Bodrum, Çeşme, Marmaris... Yunan Adaları, tekneler, geziler... Instagram alev alev. Eline telefonu alıp baktığında, herkes milyoner sanırsın. Sosyal medya böyle işte.
Sadece dijital paylaşımlar değil, gazeteler de yangına körükle gidiyor. Bilmem kim yaz sezonunu açtı. Ünlü oyuncu plajda görüntülendi. Genç iş adamı teknesiyle mavi tura açıldı; eski manken kumsaldaki partide ortaya çıktı. Bunca tatil bombardımanına dayanmak kolay değil.
Sense muhtemelen şehirdesin. 35 derece sıcağın altında işinin başındasın. Fiziksel olarak iştesin, ancak fotodan fotoya zıplıyor ve iç geçiriyorsun. Dert etme.. Anormal bir durum yok.
Tatil güzel şey. Hep tatildeymiş gibi yaşamak ise daha da güzel. O seviyeye de ulaşırsın, ancak şimdi zamanı değil.
Tatilsiz 1000 Gün
2002 yılında çalışmaya başladım. Okuldan yeni mezun bir reklamcı olarak kendi ajansımı kurmuştum. Enerjim yüksekti. Çok fazla hayalim vardı. Ekip geniş olmadığı için, tüm yük benim sırtımdaydı. Haliyle deli gibi çalıştım. İlk 3 yıl, 1000 küsür gün boyunca tek gün izin yapmadım. Cumartesi Pazar dahil aralıksız, günde 18 saate yakın iş yaptım.
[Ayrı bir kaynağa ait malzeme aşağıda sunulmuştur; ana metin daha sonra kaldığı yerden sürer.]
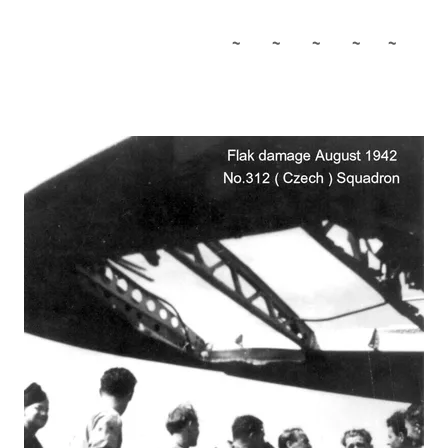
~ ~ ~ ~ ~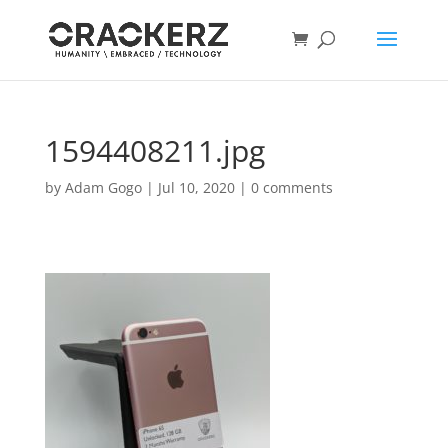
1594408211.jpg
by
Adam Gogo
|
Jul 10, 2020
|
0 comments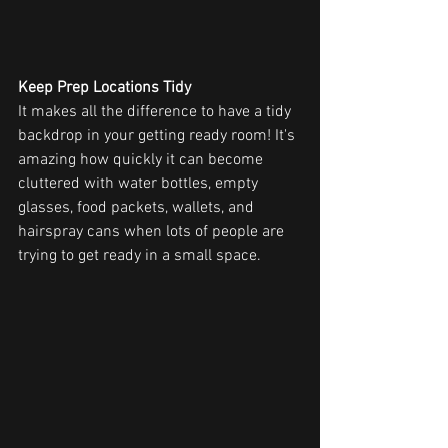
Keep Prep Locations Tidy
It makes all the difference to have a tidy 
backdrop in your getting ready room! It's 
amazing how quickly it can become 
cluttered with water bottles, empty 
glasses, food packets, wallets, and 
hairspray cans when lots of people are 
trying to get ready in a small space.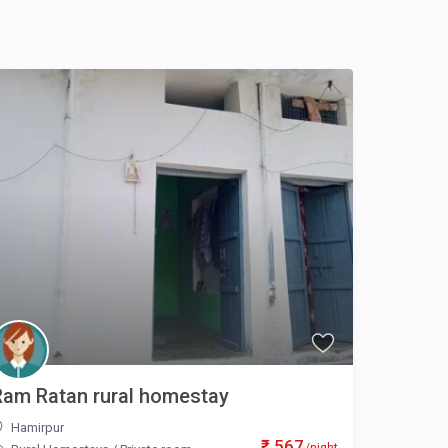
Ram Ratan rural homestay
Hamirpur
₹ 567
/night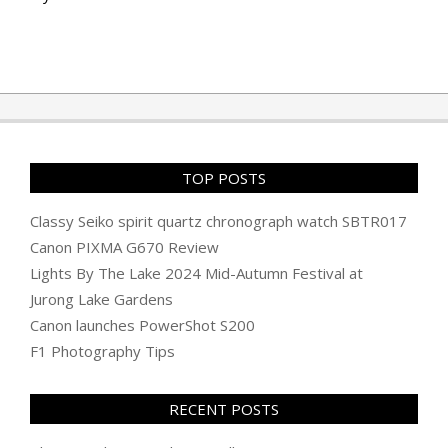
TOP POSTS
Classy Seiko spirit quartz chronograph watch SBTR017
Canon PIXMA G670 Review
Lights By The Lake 2024 Mid-Autumn Festival at
Jurong Lake Gardens
Canon launches PowerShot S200
F1 Photography Tips
RECENT POSTS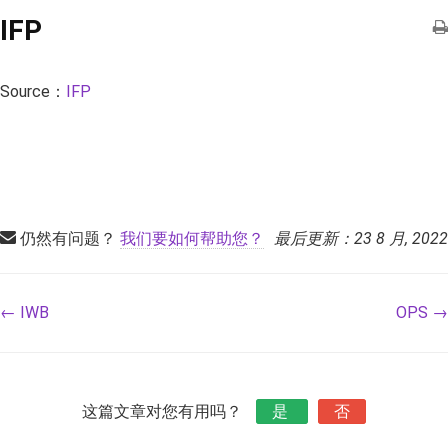
IFP
Source：
IFP
仍然有问题？
我们要如何帮助您？
最后更新：23 8 月, 2022
← IWB
OPS →
这篇文章对您有用吗？
是
否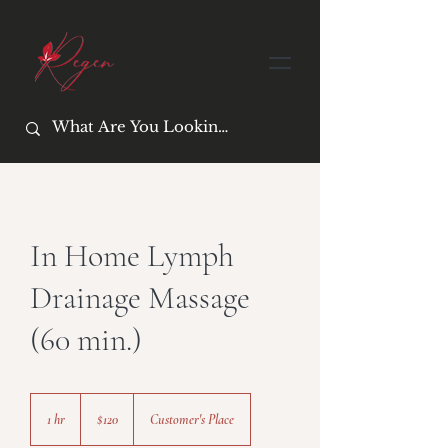
In Home Lymph
Drainage Massage
(60 min.)
120
US
1 hr
1
$120
Customer's Place
dollars
h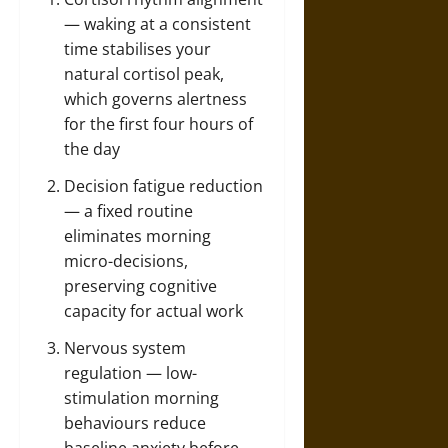
— waking at a consistent
time stabilises your
natural cortisol peak,
which governs alertness
for the first four hours of
the day
Decision fatigue reduction
— a fixed routine
eliminates morning
micro-decisions,
preserving cognitive
capacity for actual work
Nervous system
regulation — low-
stimulation morning
behaviours reduce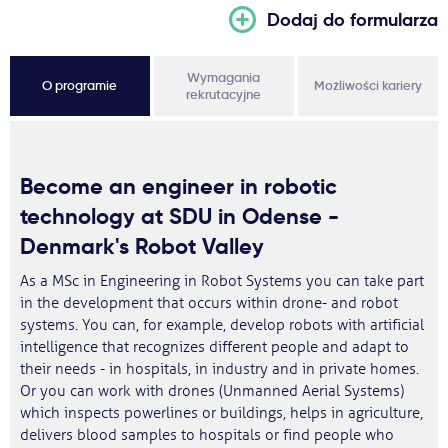
Dodaj do formularza
Wymagania
O programie
Możliwości kariery
rekrutacyjne
Become an engineer in robotic
technology at SDU in Odense -
Denmark's Robot Valley
As a MSc in Engineering in Robot Systems you can take part
in the development that occurs within drone- and robot
systems. You can, for example, develop robots with artificial
intelligence that recognizes different people and adapt to
their needs - in hospitals, in industry and in private homes.
Or you can work with drones (Unmanned Aerial Systems)
which inspects powerlines or buildings, helps in agriculture,
delivers blood samples to hospitals or find people who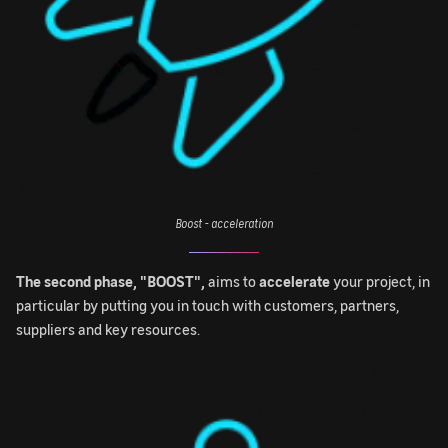
Boost - acceleration
The second phase, "BOOST",
aims to
accelerate
your project, in
particular by putting you in touch with customers, partners,
suppliers and key resources.
Image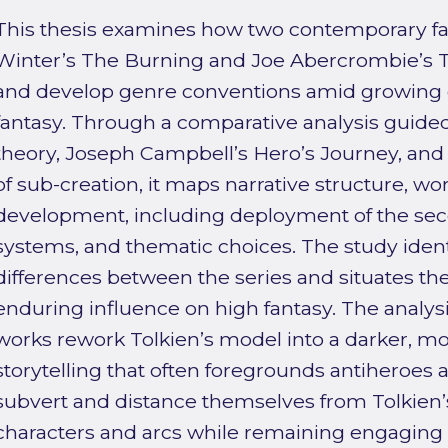
This thesis examines how two contemporary f
Winter’s The Burning and Joe Abercrombie’s T
and develop genre conventions amid growing c
fantasy. Through a comparative analysis guide
theory, Joseph Campbell’s Hero’s Journey, and J
of sub-creation, it maps narrative structure, wo
development, including deployment of the sec
systems, and thematic choices. The study identi
differences between the series and situates the
enduring influence on high fantasy. The analysi
works rework Tolkien’s model into a darker, mo
storytelling that often foregrounds antiheroes a
subvert and distance themselves from Tolkien’s 
characters and arcs while remaining engaging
Hem arkadaşların hem de doktorumun tavsiyesi ile ilk tatilimi 2005'te yaptım. Diz üstü bilgisayarım tüm tatil boyunca yanımdaydı. İş evraklarım da öyle.
Tatile çıktığım arkadaşlarım beni eleştirdiler. Kafamı boşaltmam gerektiğini söylediler. Haksızlar diyemem. Ancak beyaz yakalı düşüncesidir bu.
Yıl boyu çalışır, 2 haftalık izni beklersin. Hatta tüm yıl boyunca o 2 hafta için çalışırsın. Ben hiç böyle olmadım. Kendim ve hayallerim için çalıştığım için, uzaklaşma ve kafayı boşaltma kavramları bana hep Çince gibi geldi. Hala da öyle gelir.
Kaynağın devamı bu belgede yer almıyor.